CS6963 Distributed Systems

Lecture 09 Consensus, Raft

  • Objectives
    • Understand how Raft works.
    • Discuss the differences and similarities of Raft and Paxos.
    • Discuss whether (and where) Raft meets its goals of understandbility.

Discussion Questions

  • Q: How many failures can this/Paxos tolerate?

    • What about P/B? -> more economical
    • f + 1, 2f + 1, 3f + 1??? Would that be useful?
    • Turns out this is really interesting.
  • Q: What are some of the key (claimed) differences to multi-Paxos?

    • P305
  • Q: What are their complaints about Paxos?

    • P306
    • Difficult to understand: what evidence do they give?
      • You know the algorithm; do you believe it?
    • Claim is that this comes from the single decree formulation.
    • Hard to understand on its own. (Hard to see the point on its own.)
    • Hard to wrap a full system around.
    • No good for implementation because no widely agreed upon full algorithm.
  • Q: What are the criteria they spell out in Section 4 for understandability?

    • Do they always adhere to it?
    • e.g. Does the configuration change protocol seem as simple as possible?
    • The multi-Paxos alpha seems much simpler, though we didn't get to it in class.
    • Raft doesn't work with alpha, though.
    • My take: they are definitely improving intuition, but I'm not sure that I understand it more clearly when it comes down to the details.
    • Most explanations sweep complex details away. Good for intution, but can feel uncomfortable when I think hard but not hard enough.
  • Q: Is this true at the bottom of 310?

    • A log entry is committed once the leader that created the entry has replicated it on a majority of the servers.

Slides

Server States (6)

  • At most 1 viable leader at a time.
    • Is this true? What's the key word that makes this true?
    • Ousterhout is constantly doing this: he says true things that are nearly false; the goal is to lull the listener into thinking things are simple.
  • At most 1 viable leader at a time != 1 leader at a time unless you twist the definition of leader.

Terms (7)

  • Is time really divded into terms?
    • Yes, but not wall time. Again, depends on how you define it.
  • What role are terms playing that's similar in Paxos?
    • The 'abort' aspect of the prepare's proposal numbers.

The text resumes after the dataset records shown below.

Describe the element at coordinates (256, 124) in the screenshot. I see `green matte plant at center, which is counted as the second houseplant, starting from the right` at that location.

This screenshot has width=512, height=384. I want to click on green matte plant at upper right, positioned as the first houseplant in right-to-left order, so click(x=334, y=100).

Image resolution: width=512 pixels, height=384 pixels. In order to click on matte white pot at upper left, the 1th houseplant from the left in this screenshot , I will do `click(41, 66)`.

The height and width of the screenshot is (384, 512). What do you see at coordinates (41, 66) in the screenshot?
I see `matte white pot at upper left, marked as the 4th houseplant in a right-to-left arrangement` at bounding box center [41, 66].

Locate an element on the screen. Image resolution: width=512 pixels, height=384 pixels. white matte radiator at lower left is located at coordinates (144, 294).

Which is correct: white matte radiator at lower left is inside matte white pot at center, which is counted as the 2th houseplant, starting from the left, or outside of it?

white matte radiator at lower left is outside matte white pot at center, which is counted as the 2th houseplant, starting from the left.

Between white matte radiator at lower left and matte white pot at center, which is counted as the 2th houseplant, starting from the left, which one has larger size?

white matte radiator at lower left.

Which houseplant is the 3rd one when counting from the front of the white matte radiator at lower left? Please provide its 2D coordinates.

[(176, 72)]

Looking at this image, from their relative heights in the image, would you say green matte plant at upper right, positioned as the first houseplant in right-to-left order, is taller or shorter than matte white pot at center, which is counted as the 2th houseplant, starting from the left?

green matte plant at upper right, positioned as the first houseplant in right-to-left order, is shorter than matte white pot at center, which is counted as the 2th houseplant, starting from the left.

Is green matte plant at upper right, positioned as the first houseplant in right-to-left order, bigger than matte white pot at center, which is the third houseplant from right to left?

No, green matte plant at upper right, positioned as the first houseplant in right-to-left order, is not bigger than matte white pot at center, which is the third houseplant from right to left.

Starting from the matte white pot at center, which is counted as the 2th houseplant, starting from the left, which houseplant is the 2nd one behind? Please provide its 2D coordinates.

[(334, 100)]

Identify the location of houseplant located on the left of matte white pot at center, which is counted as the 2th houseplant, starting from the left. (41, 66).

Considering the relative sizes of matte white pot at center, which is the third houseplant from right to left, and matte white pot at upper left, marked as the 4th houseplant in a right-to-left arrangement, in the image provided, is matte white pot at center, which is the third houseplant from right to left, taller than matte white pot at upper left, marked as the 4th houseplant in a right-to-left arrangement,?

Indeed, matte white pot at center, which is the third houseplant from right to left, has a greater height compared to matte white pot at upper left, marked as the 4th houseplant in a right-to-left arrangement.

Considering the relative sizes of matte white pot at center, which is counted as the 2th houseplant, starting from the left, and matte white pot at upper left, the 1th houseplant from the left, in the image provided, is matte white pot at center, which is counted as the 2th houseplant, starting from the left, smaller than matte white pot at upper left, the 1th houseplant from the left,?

Committing Entry from Earlier Term (19)

  • Problem here: what if s1 goes down?
  • Q: Why isn't <3,2> committed? What's the problem/threat?
    • How can we guarantee that a log entry won't be unwound?
    • There's only one way: to ensure that its last entry contains the highest possible term.
    • What term is that? Only the current term.
    • Why is this important? Because entries with higher terms could wipe out any entry that isn't 'protected' by a later engety with the highest term number on it.
    • So: we've got to stick a 'cap' on the end of the log that protects prior entries from being unwound.
    • Idea: commit an entry from the current leader's term (by simple majority replication).
    • Once we've done that the log can't get 'peeled back' across the older entry.
  • Q: Why not just have the leader overwrite the old entry with a new one with a higher term number but holding the same value (ala Paxos)?
    • One answer: values/RPCs never flow up to the leader in Raft, which is nice.
    • Don't need to rewrite anything.
    • Keep the statements strong for the proofs: a leader never overwrites any entry in its log.

RaftScope

  • Explain notation
  • Basic operation
    • Normal
    • Lost log replication messages
  • Leader election
    • Normal
    • Split vote
    • Two leaders
  • Majority down
  • Server contains uncommitted entries that are undone